* _WHAT IS NEEDED_
The records are to be copied from the line that contains "Copyright © 2025" through their last line, word for word, with every picture left out.

* _Saved entries_
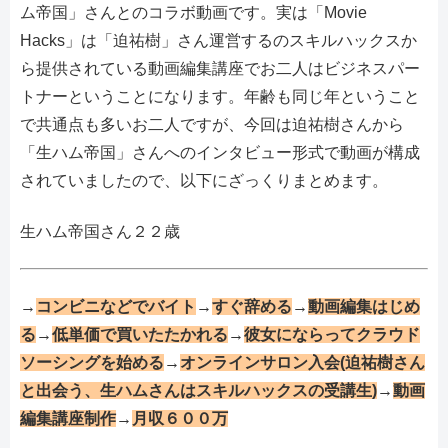
ム帝国」さんとのコラボ動画です。実は「Movie
Hacks」は「迫祐樹」さん運営するのスキルハックスか
ら提供されている動画編集講座でお二人はビジネスパー
トナーということになります。年齢も同じ年ということ
で共通点も多いお二人ですが、今回は迫祐樹さんから
「生ハム帝国」さんへのインタビュー形式で動画が構成
されていましたので、以下にざっくりまとめます。
生ハム帝国さん２２歳
→
コンビニなどでバイト
→
すぐ辞める
→
動画編集はじめ
る
→
低単価で買いたたかれる
→
彼女にならってクラウド
ソーシングを始める
→
オンラインサロン入会(迫祐樹さん
と出会う、生ハムさんはスキルハックスの受講生)
→
動画
編集講座制作
→
月収６００万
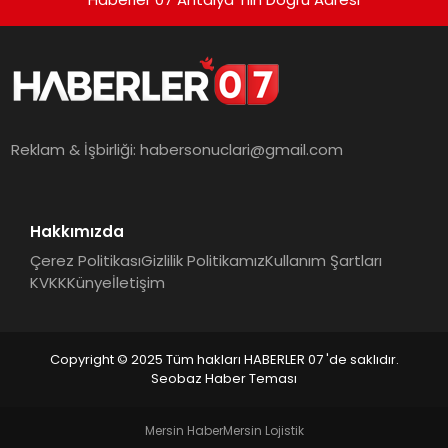
Reklam & İşbirliği:
habersonuclari@gmail.com
Hakkımızda
Çerez Politikası
Gizlilik Politikamız
Kullanım Şartları
KVKK
Künye
İletişim
Copyright © 2025 Tüm hakları HABERLER 07 'de saklıdır.
Seobaz Haber Teması
Mersin Haber
Mersin Lojistik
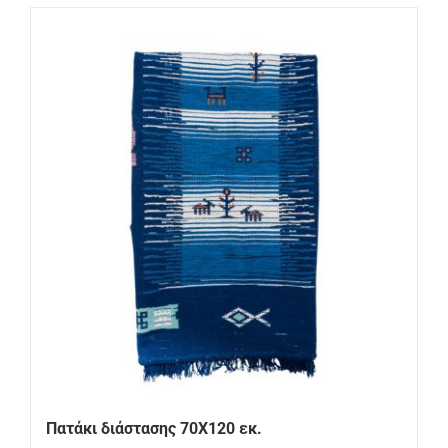
Πατάκι διάστασης 70Χ120 εκ.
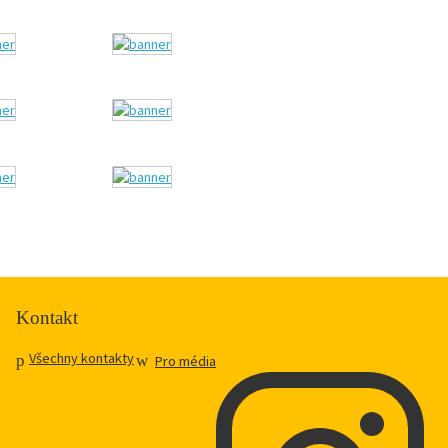
Kontakt
Všechny kontakty
Pro média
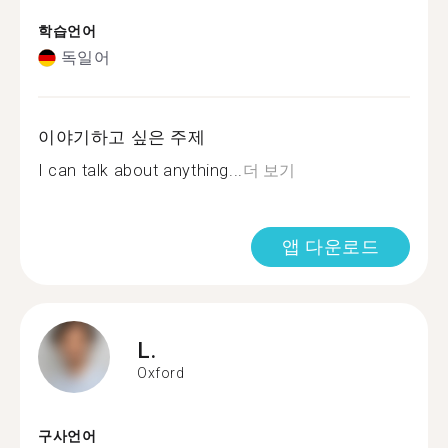
학습언어
독일어
이야기하고 싶은 주제
I can talk about anything...
더 보기
앱 다운로드
L.
Oxford
구사언어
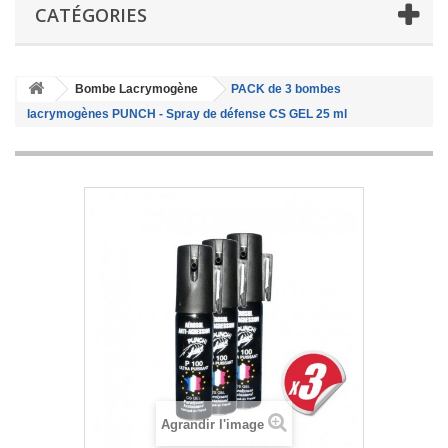
CATÉGORIES
Bombe Lacrymogène
PACK de 3 bombes
lacrymogènes PUNCH - Spray de défense CS GEL 25 ml
Agrandir l'image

* _YOUR SOLUTION_
Copyright © 2025 Tüm hakları HABERLER 07 'de saklıdır.
Seobaz Haber Teması
Mersin Haber
Mersin Lojistik
Πατάκι διάστασης 70Χ120 εκ.
Kontakt
Všechny kontakty
Pro média
학습언어
독일어
이야기하고 싶은 주제
I can talk about anything...
더 보기
앱 다운로드
L.
Oxford
구사언어
CATÉGORIES
Bombe Lacrymogène
PACK de 3 bombes
lacrymogènes PUNCH - Spray de défense CS GEL 25 ml
Agrandir l'image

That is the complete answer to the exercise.